In [1]:
from selenium import webdriver
from selenium.webdriver.chrome.service import Service
from selenium.webdriver.common.by import By
from bs4 import BeautifulSoup
import pandas as pd
import time
import re
from urllib.parse import quote_plus

# Setup Chrome WebDriver
options = webdriver.ChromeOptions()
options.add_argument('--headless')  # comment out if you want to see browser
options.add_argument('--disable-gpu')
driver = webdriver.Chrome(options=options)

# States to scrape
states = ["andhra pradesh", "telangana", "karnataka","tamil nadu", "maharashtra",
    "kerala", "gujarat", "madhya pradesh", "rajasthan", "uttar pradesh",
    "punjab", "haryana", "bihar", "odisha", "chhattisgarh", "jharkhand",
    "uttarakhand", "himachal pradesh", "delhi", "west bengal"]

# Data list
all_car_data = []

for state in states:
    url = f"https://www.cardekho.com/used-cars+in+{quote_plus(state)}"
    driver.get(url)
    time.sleep(4)

    soup = BeautifulSoup(driver.page_source, "html.parser")
    car_cards = soup.find_all("div", class_="NewUcExCard posR")

    for card in car_cards:
        car_data = {}

        # Car Name
        name_tag = card.find("h3", class_="title")
        name_text = name_tag.get_text(strip=True) if name_tag else "N/A"
        car_data["Car Name"] = name_text

        # Year
        year_match = re.match(r'^(19|20)\d{2}', name_text)
        year = year_match.group() if year_match else "N/A"
        car_data["Year"] = year

        # Brand: word after year
        if year != "N/A":
            rest = name_text[len(year):].strip()
            brand = rest.split(" ")[0]
        else:
            brand = "N/A"
        car_data["Brand"] = brand.title()

        # State name as location
        car_data["Location"] = state.title()

        # Price
        price_tag = card.find("div", class_="Price hover")
        price_text = price_tag.text.replace("Compare", "").strip() if price_tag else "N/A"
        car_data["Price"] = price_text

        # Fuel Type and Transmission and KM Driven
        dots = card.find("div", class_="dotsDetails")
        if dots:
            parts = dots.get_text(" ", strip=True).split("•")
            raw_text = dots.get_text(" ", strip=True).lower()

            fuels = ["petrol", "diesel", "cng", "electric", "hybrid"]
            transmissions = ["manual", "automatic"]

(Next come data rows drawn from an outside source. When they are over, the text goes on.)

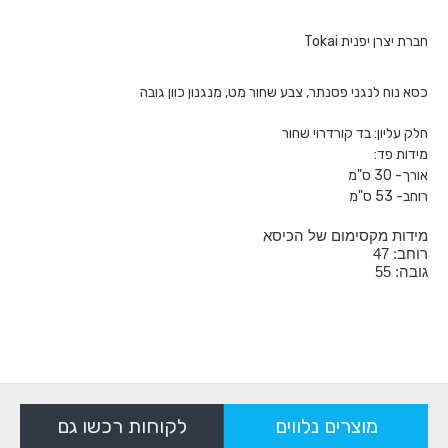
חברת יצרן יפנית Tokai
כסא נוח לנגני פסנתר, צבע שחור מט, מנגנון כוון גובה
חלק עליון: בד קורדרוי שחור
מידות פד:
אורך- 30 ס"מ
​רוחב- 53 ס"מ
מידות מקסימום של הכיסא
רוחב: 47
גובה: 55
מוצרים נלווים
לקוחות רכשו גם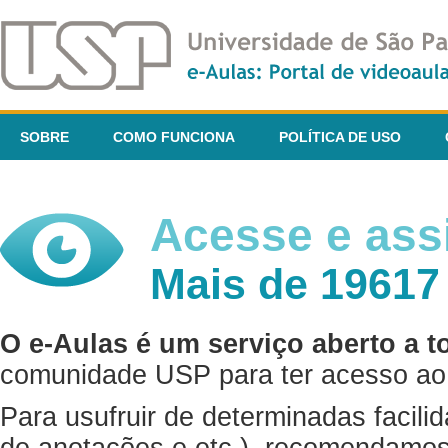
SOBRE
COMO FUNCIONA
POLÍTICA DE USO
Acesse e assi
Mais de 19617
O e-Aulas é um serviço aberto a t
comunidade USP para ter acesso ao 
Para usufruir de determinadas facili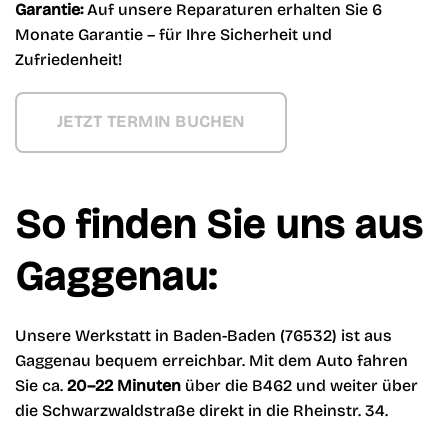
Garantie:
Auf unsere Reparaturen erhalten Sie 6
Monate Garantie – für Ihre Sicherheit und
Zufriedenheit!
JETZT TERMIN BUCHEN
So finden Sie uns aus
Gaggenau:
Unsere Werkstatt in Baden-Baden (76532) ist aus
Gaggenau bequem erreichbar. Mit dem Auto fahren
Sie ca.
20–22 Minuten
über die B462 und weiter über
die Schwarzwaldstraße direkt in die Rheinstr. 34.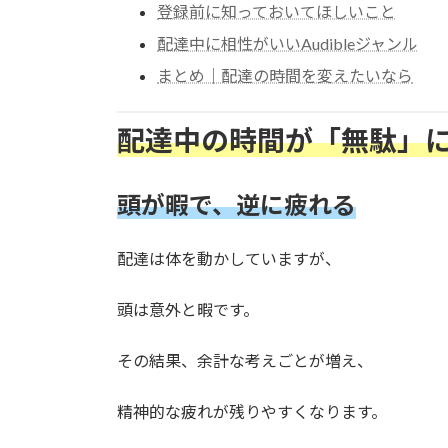
登録前に知っておいてほしいこと
配達中に相性がいいAudibleジャンル
まとめ｜配達の時間を変えたいなら
配達中の時間が「無駄」
頭が暇で、逆に疲れる
配達は体を動かしていますが、
頭は意外と暇です。
その結果、余計な考えごとが増え、
精神的な疲れが残りやすくなります。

            fuel = next((f for f in fuels if f in raw_text), "N/A")
            trans = next((t for t in transmissions if t in raw_text), "N/A"
                         )

            # Try to extract KM Driven (usually first part)
            km_driven = "N/A"
            if len(parts) >= 1 and "km" in parts[0].lower():
                km_driven = parts[0].strip()

            car_data["Fuel Type"] = fuel.title()
            car_data["Transmission"] = trans.title()
            car_data["KM Driven"] = km_driven
        else:
            car_data["Fuel Type"] = "N/A"
            car_data["Transmission"] = "N/A"
            car_data["KM Driven"] = "N/A"

        all_car_data.append(car_data)

    print(f"✅ Scraped {len(car_cards)} cars from {state.title()}")

driver.quit()

# Create and save dataframe
df = pd.DataFrame(all_car_data)[[
    "Car Name", "Brand", "Year", "Location", "Price", "KM Driven", "Fuel Type", "Transmission"
]]
df.to_excel("used_cars_cardekho.xlsx", index=False)
print("📁 Data saved to used_cars_cardekho.xls")


✅ Scraped 20 cars from Andhra Pradesh
✅ Scraped 20 cars from Telangana
✅ Scraped 20 cars from Karnataka
✅ Scraped 20 cars from Tamil Nadu
✅ Scraped 20 cars from Maharashtra
✅ Scraped 20 cars from Kerala
✅ Scraped 20 cars from Gujarat
✅ Scraped 20 cars from Madhya Pradesh
✅ Scraped 20 cars from Rajasthan
✅ Scraped 20 cars from Uttar Pradesh
✅ Scraped 20 cars from Punjab
✅ Scraped 20 cars from Haryana
✅ Scraped 20 cars from Bihar
✅ Scraped 20 cars from Odisha
✅ Scraped 20 cars from Chhattisgarh
✅ Scraped 20 cars from Jharkhand
✅ Scraped 20 cars from Uttarakhand
✅ Scraped 20 cars from Himachal Pradesh
✅ Scraped 20 cars from Delhi
✅ Scraped 20 cars from West Bengal
📁 Data saved to used_cars_cardekho.xls